DARTMOOR activists have backed a national body’s warning that the national park is in danger of being ‘Disney-fied’.
A push for investment to bring money into national parks may lead to ‘crassly inappropriate’ sponsorships, warned Kate Ashbrook of the Open Spaces Society this week.
And the Dartmoor Preservation Association shared her fears – warning that increased competition could harm the income of volunteer groups.
‘The new partnership that has been set up by 15 national parks aims to bring money in from the commercial sector,’ said Kate Ashbrook, ‘but commercial people always want something out of it.
‘I’m concerned about sponsorships such as a chocolate bar insisting its name be added to a walking trail.
‘It would be tacky.’
The new National Parks Partnership is a company formed to attract private sector interest and set up deals such as that with an air freshener brand that now sells an ‘Exmoor Sea Spray’ fragrance.
It is designed to help fill the funding gap left by cuts in grants from the Department for Environment, Food and Rural Affairs, which have totalled 40 per cent on Dartmoor and Exmoor between 2011 and 2015.
But Ms Ashbrook said: ‘Businesses will want their profits from the scheme through Disneyfication and crassly inappropriate sponsorships.’
She said she was worried that the parks could be competing for money against groups like the Dartmoor Preservation Association.
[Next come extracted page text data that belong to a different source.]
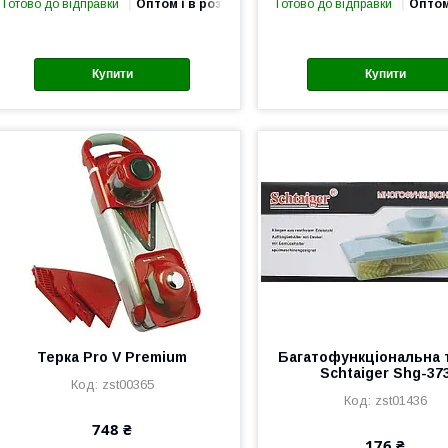
Готово до відправки
Оптом і в роздріб
Готово до відправки
Оптом
Купити
Купити
Терка Pro V Premium
Багатофункціональна 
Schtaiger Shg-37
zst00365
zst01436
748 ₴
176 ₴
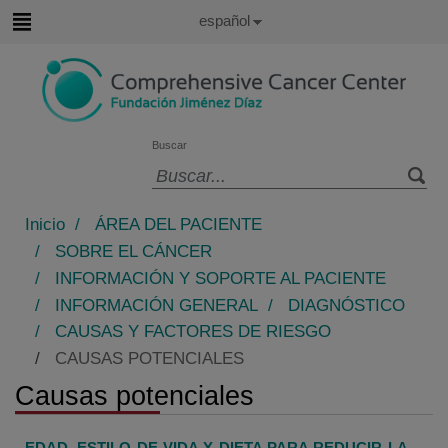
Saltar al contenido
Idioma
Español
Activo
Saltar
al
contenido
Buscar
Selector
de
Inicio
/
ÁREA DEL PACIENTE
idioma
/
SOBRE EL CÁNCER
/
INFORMACIÓN Y SOPORTE AL PACIENTE
/
INFORMACIÓN GENERAL
/
DIAGNÓSTICO
/
CAUSAS Y FACTORES DE RIESGO
/
CAUSAS POTENCIALES
Causas potenciales
EDAD, ESTILO DE VIDA Y DIETA PARA REDUCIR LA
Phil Hutt, director of the DPA, said: ‘I’ve worked in the private sector and I’ve never yet met a sponsor who doesn’t want something in return for his or her money.
‘Dartmoor doesn’t have big threats like reservoirs or mines, but there’s a lot of more insidious threats.
‘The answer is either adequate government funding or cutting the national parks’ cloth and focusing on the statutory duties of conservation and enhancing natural beauty, rather than some of the more ambitious things the Government is pushing us into such as attracting 10- million more visitors a year or 60,000 school experiences.’